二憨抬腳踩住三弟的手。“你廢話別說那么多,給我麻利的滾蛋,你滾了,這活自然而然就是我們的了!不然我讓你好看!”
三弟手被踩的生疼,他火了抬手推了二憨一下。
身后黑瞎子一看三弟動手了,抄起旁邊一根鐵棍三步并兩步飛身一跳,對著三弟后腦勺狠狠的敲了一下。

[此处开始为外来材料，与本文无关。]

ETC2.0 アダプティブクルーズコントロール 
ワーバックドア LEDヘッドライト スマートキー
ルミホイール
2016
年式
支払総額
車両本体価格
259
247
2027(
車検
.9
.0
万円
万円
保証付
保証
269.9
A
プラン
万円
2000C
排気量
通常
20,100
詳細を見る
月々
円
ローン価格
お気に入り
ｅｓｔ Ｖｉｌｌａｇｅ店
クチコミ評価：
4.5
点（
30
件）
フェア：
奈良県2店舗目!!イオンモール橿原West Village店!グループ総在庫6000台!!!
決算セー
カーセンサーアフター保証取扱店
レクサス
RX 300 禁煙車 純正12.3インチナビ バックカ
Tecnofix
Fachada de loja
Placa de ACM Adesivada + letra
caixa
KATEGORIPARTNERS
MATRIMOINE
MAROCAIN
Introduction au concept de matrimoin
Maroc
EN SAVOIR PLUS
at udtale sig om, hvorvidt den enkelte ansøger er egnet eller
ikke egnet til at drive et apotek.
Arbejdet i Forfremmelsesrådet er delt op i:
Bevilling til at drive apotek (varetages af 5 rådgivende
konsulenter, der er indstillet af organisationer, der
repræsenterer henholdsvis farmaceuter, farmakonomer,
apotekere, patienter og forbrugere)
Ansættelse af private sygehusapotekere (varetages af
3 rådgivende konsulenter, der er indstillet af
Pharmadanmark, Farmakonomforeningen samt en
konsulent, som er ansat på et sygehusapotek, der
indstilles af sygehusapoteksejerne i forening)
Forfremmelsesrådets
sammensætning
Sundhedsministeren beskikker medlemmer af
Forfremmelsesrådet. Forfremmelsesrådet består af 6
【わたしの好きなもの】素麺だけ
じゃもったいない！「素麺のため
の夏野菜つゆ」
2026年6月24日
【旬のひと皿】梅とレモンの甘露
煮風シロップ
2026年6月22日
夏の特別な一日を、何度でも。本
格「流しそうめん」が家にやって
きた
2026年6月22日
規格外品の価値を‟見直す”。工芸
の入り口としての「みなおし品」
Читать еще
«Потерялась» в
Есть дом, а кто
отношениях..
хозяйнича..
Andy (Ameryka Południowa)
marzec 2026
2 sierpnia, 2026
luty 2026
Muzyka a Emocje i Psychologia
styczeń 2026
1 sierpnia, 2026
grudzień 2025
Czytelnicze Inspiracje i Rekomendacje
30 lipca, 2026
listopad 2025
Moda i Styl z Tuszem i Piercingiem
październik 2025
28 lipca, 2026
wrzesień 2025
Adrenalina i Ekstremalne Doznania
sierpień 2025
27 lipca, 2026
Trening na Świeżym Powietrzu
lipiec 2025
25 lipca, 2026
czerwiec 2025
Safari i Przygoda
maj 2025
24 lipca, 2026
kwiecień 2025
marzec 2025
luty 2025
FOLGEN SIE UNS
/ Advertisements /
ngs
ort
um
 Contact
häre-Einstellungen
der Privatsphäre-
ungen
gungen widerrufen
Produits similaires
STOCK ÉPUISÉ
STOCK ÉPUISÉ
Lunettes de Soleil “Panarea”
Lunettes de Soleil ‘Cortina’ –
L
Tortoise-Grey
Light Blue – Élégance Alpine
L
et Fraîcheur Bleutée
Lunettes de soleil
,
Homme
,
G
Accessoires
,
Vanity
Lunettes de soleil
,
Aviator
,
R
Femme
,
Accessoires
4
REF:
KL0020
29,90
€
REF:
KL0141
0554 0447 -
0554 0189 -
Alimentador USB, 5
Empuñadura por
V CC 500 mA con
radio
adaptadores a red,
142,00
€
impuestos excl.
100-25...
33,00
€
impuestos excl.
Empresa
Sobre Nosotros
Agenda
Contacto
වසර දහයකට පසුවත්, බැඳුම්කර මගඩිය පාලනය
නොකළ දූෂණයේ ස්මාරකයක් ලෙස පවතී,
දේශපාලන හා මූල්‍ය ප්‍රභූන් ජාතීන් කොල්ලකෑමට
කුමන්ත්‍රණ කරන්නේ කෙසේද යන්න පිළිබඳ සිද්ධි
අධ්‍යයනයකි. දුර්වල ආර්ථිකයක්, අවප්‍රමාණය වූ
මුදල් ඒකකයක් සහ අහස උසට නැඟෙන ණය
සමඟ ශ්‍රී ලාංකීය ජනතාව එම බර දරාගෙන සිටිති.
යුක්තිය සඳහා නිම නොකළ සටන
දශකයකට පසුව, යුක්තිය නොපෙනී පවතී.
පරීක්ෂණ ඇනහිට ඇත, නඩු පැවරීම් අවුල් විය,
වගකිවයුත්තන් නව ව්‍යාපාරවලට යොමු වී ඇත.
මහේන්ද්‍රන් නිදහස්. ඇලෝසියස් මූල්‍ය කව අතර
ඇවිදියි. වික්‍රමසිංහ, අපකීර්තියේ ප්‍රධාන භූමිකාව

“砰!”一聲,三弟只感覺腦袋里頭地動山搖頭暈目眩,來不及發出聲音便倒地不起。
“噗通!”一聲巨響,灰塵跟著飛起來。
“呀,出事了!打死人了!”一個路過的男人大喊。
工棚里,大家紛紛探出頭往前走去看熱鬧。
“出人命了,出人命了!”有人喊著往經理辦公室跑去。
帳篷門口,惠春放下手中的包袱起身探頭問男人:“出啥事了?”
男人一看是惠春他表情驚恐。“哎呀!你男人被打死了!快去看看吧!”
惠春一下子就腿軟了,她扶著門框坐下喘息,感覺胸口無法呼吸。
經理被從屋里拽出來,幾個人慌里慌張的趕往事發現場。
惠春六神無主呆坐在那不敢去現場看。
沙子堆邊,三弟面朝下躺在那,一動不動,耳朵鼻孔出血。
黑瞎子拿著鐵棍傻愣愣的站著,一時不知道如何是好。周圍人竊竊私語讓他頭暈目眩。
“起開,都起來!”工頭經理扒拉開人群進來,看到三弟又看了看黑瞎子,人贓并獲。
工頭過來踹了黑瞎子一腳:“混蛋,今天要是把人打死了,你也別想活!”
黑瞎子扔了鐵棍蹲下抱頭痛哭。此刻,他害怕了。
救護車拉走了三弟,人群久久沒有散去。
醫院里,三弟被推進了搶救室。
惠春癱坐在椅子上哭的眼睛紅腫。
一幫子人熙熙攘攘也不知道商量著什么。
“報警了沒有?”
“報了!”
“經理叉腰點頭,干工地最怕這事。
黑瞎子家的親戚都來了,一堆人圍在走廊里。
“警察怎么說?”
“說是目前屬于民事糾紛,要是人搶救不活就是刑事犯罪,估計要進去!”
一聽這話,黑瞎子老爹順墻癱軟倒下。